KABAM Assignment (Data Scientist Position)

In [None]:
import numpy as np
import pandas as pd
from sqlite3 import connect
import matplotlib
import matplotlib.pyplot as plt
import seaborn as sn
from sklearn.preprocessing import StandardScaler, MinMaxScaler
from sklearn.model_selection import train_test_split
from sklearn.linear_model import LinearRegression
from sklearn.kernel_ridge import KernelRidge
from sklearn.metrics import mean_squared_error, mean_absolute_error
from sklearn.utils import resample
from imblearn.over_sampling import RandomOverSampler, SMOTE
from imblearn.under_sampling import RandomUnderSampler
from sklearn.decomposition import PCA
import tensorflow as tf
from tensorflow.keras.losses import BinaryCrossentropy, CategoricalCrossentropy
from tensorflow.keras.models import Sequential
from tensorflow.keras.optimizers import Adam
from tensorflow.keras import models
from tensorflow.keras.layers import LSTM, Dense, Dropout, GRU, Bidirectional, Embedding, RepeatVector, TimeDistributed, Flatten
import time
import keras
import xgboost as xgb
from sklearn.metrics import confusion_matrix, classification_report
from sklearn.neighbors import KNeighborsClassifier
from sklearn.ensemble import RandomForestRegressor
from sklearn.linear_model import ElasticNetCV, LassoLarsCV, Lasso, LassoCV, RidgeCV, Ridge, LarsCV, ElasticNet
from keras.callbacks import Callback
from keras.models import load_model
import lazypredict
from lazypredict.Supervised import LazyClassifier
from lazypredict.Supervised import LazyRegressor

In [None]:
# Parameters

# Two approaches: classification or Regression. Just one should be True
classification_mode = True
regression_mode = False

# if True then downsampling will be done for train data
down_sample = False
# oversampling can be False, 'random_oversample' or 'smote_oversample'
up_sample = 'smote_oversample'
# number of classes for classification. 2, 3 or 5 classes for now.
n_class = 3

if classification_mode:
    # int as n_components for PCA or False for no PCA
    PCA_apply = False
    # drop categorical columns
    drop_categorical_cols = False
    # if True then label with value of 0 will be removed
    drop_zero_calss = True

if regression_mode:
    # int as n_components for PCA or False for no PCA
    PCA_apply = False
    # drop categorical columns
    drop_categorical_cols = False
    # if True then label with value of 0 will be removed
    drop_zero_calss = True

start = time.time()

In [None]:
def df_index(df, index, droped_columns): 
    """
    This function takes a dataframe and returns a new dataframe with the specified index
    and remove droped columns.

    Parameters:
    -----------
    df: pandas dataframe
        The dataframe to be indexed.
    index: string
        The name of the index column.
    droped_columns: list of strings
        The list of columns to be dropped.
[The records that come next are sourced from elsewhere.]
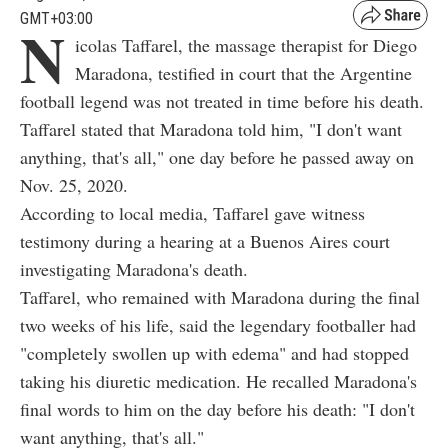
GMT+03:00
N
icolas Taffarel, the massage therapist for Diego
Maradona, testified in court that the Argentine
football legend was not treated in time before his death.
Taffarel stated that Maradona told him, "I don't want
anything, that's all," one day before he passed away on
Nov. 25, 2020.
According to local media, Taffarel gave witness
testimony during a hearing at a Buenos Aires court
investigating Maradona's death.
Taffarel, who remained with Maradona during the final
two weeks of his life, said the legendary footballer had
"completely swollen up with edema" and had stopped
taking his diuretic medication. He recalled Maradona's
final words to him on the day before his death: "I don't
want anything, that's all."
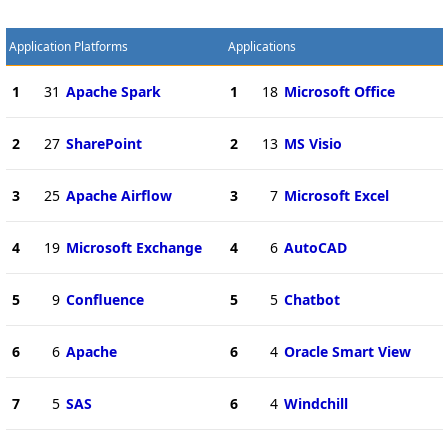
Application Platforms
Applications
1
31
Apache Spark
1
18
Microsoft Office
2
27
SharePoint
2
13
MS Visio
3
25
Apache Airflow
3
7
Microsoft Excel
4
19
Microsoft Exchange
4
6
AutoCAD
5
9
Confluence
5
5
Chatbot
6
6
Apache
6
4
Oracle Smart View
7
5
SAS
6
4
Windchill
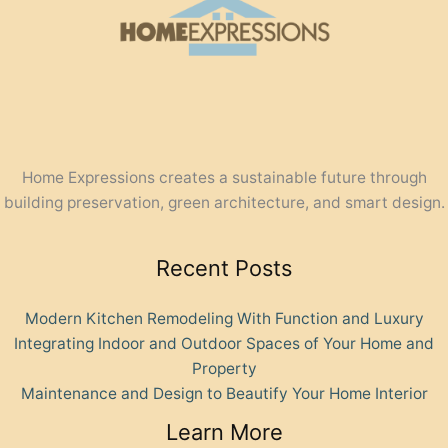
Home Expressions creates a sustainable future through
building preservation, green architecture, and smart design.
Recent Posts
Modern Kitchen Remodeling With Function and Luxury
Integrating Indoor and Outdoor Spaces of Your Home and
Property
Maintenance and Design to Beautify Your Home Interior
Learn More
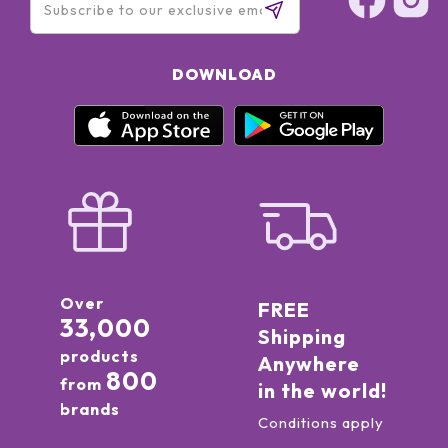
DOWNLOAD
Over
FREE
33,000
Shipping
products
Anywhere
800
from
in the world!
brands
Conditions apply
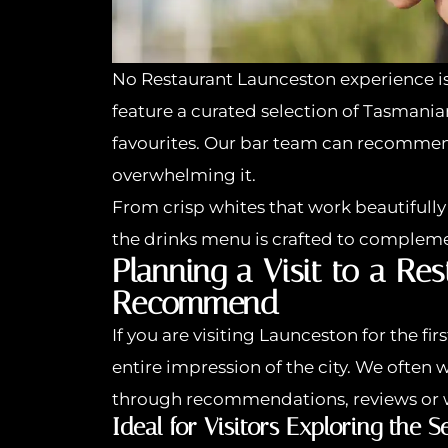
No Restaurant Launceston experience i
feature a curated selection of Tasmani
favourites. Our bar team can recommen
overwhelming it.
From crisp whites that work beautifully 
the drinks menu is crafted to compleme
Planning a Visit to a Re
Recommend
If you are visiting Launceston for the fi
entire impression of the city. We oft
through recommendations, reviews or 
Ideal for Visitors Exploring the S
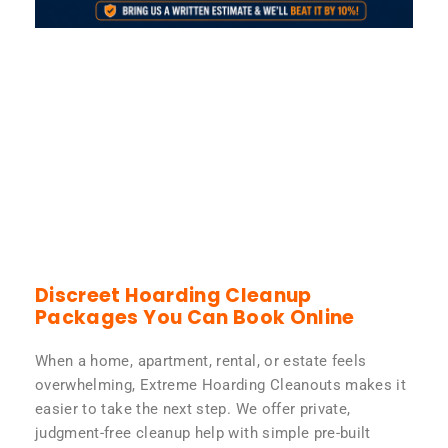
Discreet Hoarding Cleanup
Packages You Can Book Online
When a home, apartment, rental, or estate feels
overwhelming, Extreme Hoarding Cleanouts makes it
easier to take the next step. We offer private,
judgment-free cleanup help with simple pre-built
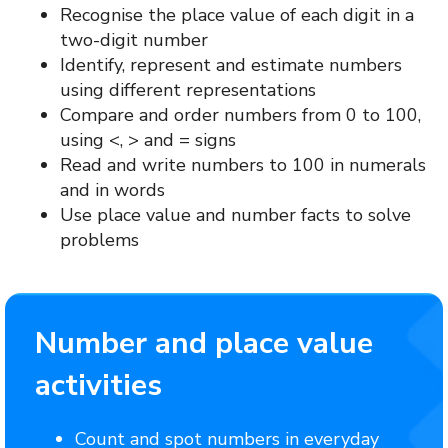
Recognise the place value of each digit in a
two-digit number
Identify, represent and estimate numbers
using different representations
Compare and order numbers from 0 to 100,
using <, > and = signs
Read and write numbers to 100 in numerals
and in words
Use place value and number facts to solve
problems
Number and place value
activities
Count and spot numbers in everyday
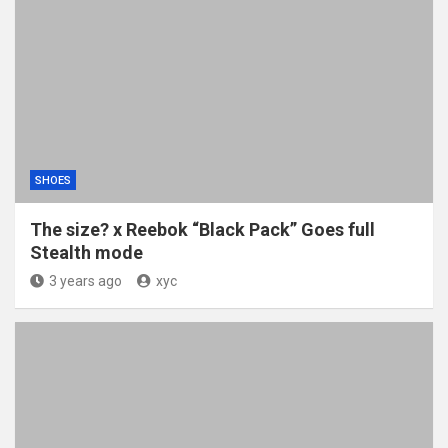
SHOES
The size? x Reebok “Black Pack” Goes full
Stealth mode
3 years ago
xyc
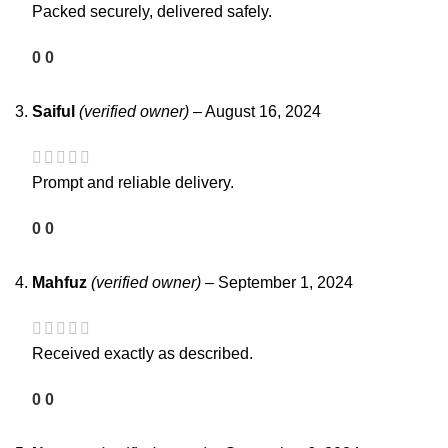
Packed securely, delivered safely.
0
0
Saiful
(verified owner)
–
August 16, 2024
Prompt and reliable delivery.
0
0
Mahfuz
(verified owner)
–
September 1, 2024
Received exactly as described.
0
0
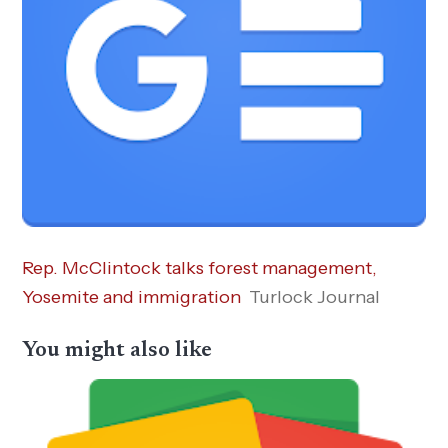
Rep. McClintock talks forest management,
Yosemite and immigration
Turlock Journal
You might also like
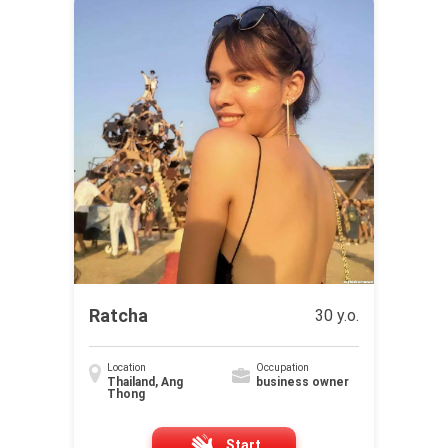
Ratcha
30 y.o.
Location
Occupation
Thailand, Ang
business owner
Thong
Start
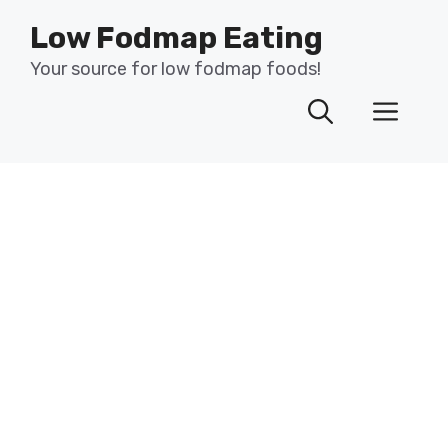
Skip
Low Fodmap Eating
to
content
Your source for low fodmap foods!
Men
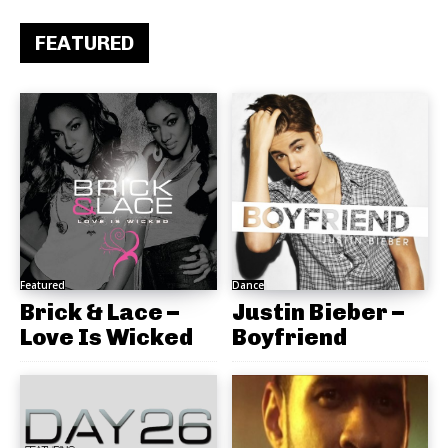
FEATURED
Featured
Dance
Brick & Lace –
Justin Bieber –
Love Is Wicked
Boyfriend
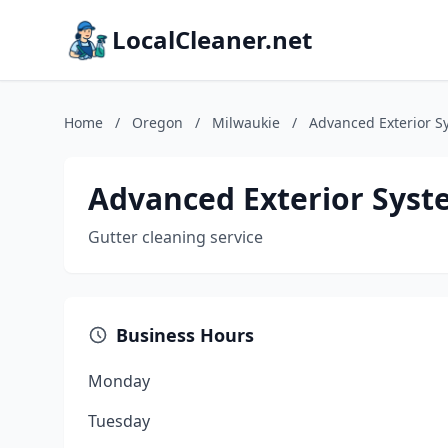
LocalCleaner.net
Home
/
Oregon
/
Milwaukie
/
Advanced Exterior S
Advanced Exterior Syst
Gutter cleaning service
Business Hours
Monday
Tuesday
    Returns: pandas dataframe
    """
    df.index = df[index]
    df.drop(columns=droped_columns, inplace=True)
    return df

Load Data

In [None]:
# Load ka_actions as dataframe
# place datasets into kabam_ds_interview folder or change the path
ka_actions = pd.read_parquet('./kabam_ds_interview/ka_actions.parquet')
ka_actions = df_index(ka_actions, 'uid_s', ['uid_s'])
print(ka_actions.shape)
print("Number of Nans for each column: \n",ka_actions.isna().sum())
ka_actions.head()

In [None]:
# Load ka_users as dataframe
ka_users = pd.read_csv('./kabam_ds_interview/ka_users.csv')
ka_users = df_index(ka_users, 'uid_s', ['uid_s'])
print(ka_users.shape)
print("Number of Nans for each column: \n", ka_users.isna().sum())
ka_users.head()

In [None]:
# Chech the name of the tables in ka_devices database.
ka_devices_db = connect('./kabam_ds_interview/ka_devices.db')
ka_devices_name = pd.read_sql_query("SELECT name as table_name FROM sqlite_schema WHERE type ='table' AND name NOT LIKE 'sqlite_%';", ka_devices_db)
ka_devices_name

In [None]:
# Load ka_devices as dataframe
ka_devices = pd.read_sql_query("SELECT * FROM devices", ka_devices_db)
ka_devices = df_index(ka_devices, 'uid_s', ['uid_s', 'index'])
print(ka_devices.shape)
print("Number of Nans for each column: \n", ka_devices.isna().sum())
ka_devices.head()

In [None]:
# Describe all dataframes
for df in [ka_devices, ka_actions, ka_users]:
    print(f"Describe dataframe: \n", df.describe())
    print(df.shape)
    print("********"*12)

In [None]:
# Join all dataframes to have one dataframe with all data
df = ka_users.join(ka_devices, on=ka_users.index).join(ka_actions, on=ka_actions.index)
print(df.columns)
# print((df[df['total_spend']>0].shape[0] / df[df['total_spend']==0].shape[0])*100)
df

In [None]:
# how many of each value for game_stats_tutorial_complete
unique_game_stats_tutorial_complete = df.game_stats_tutorial_complete.unique()
print(unique_game_stats_tutorial_complete)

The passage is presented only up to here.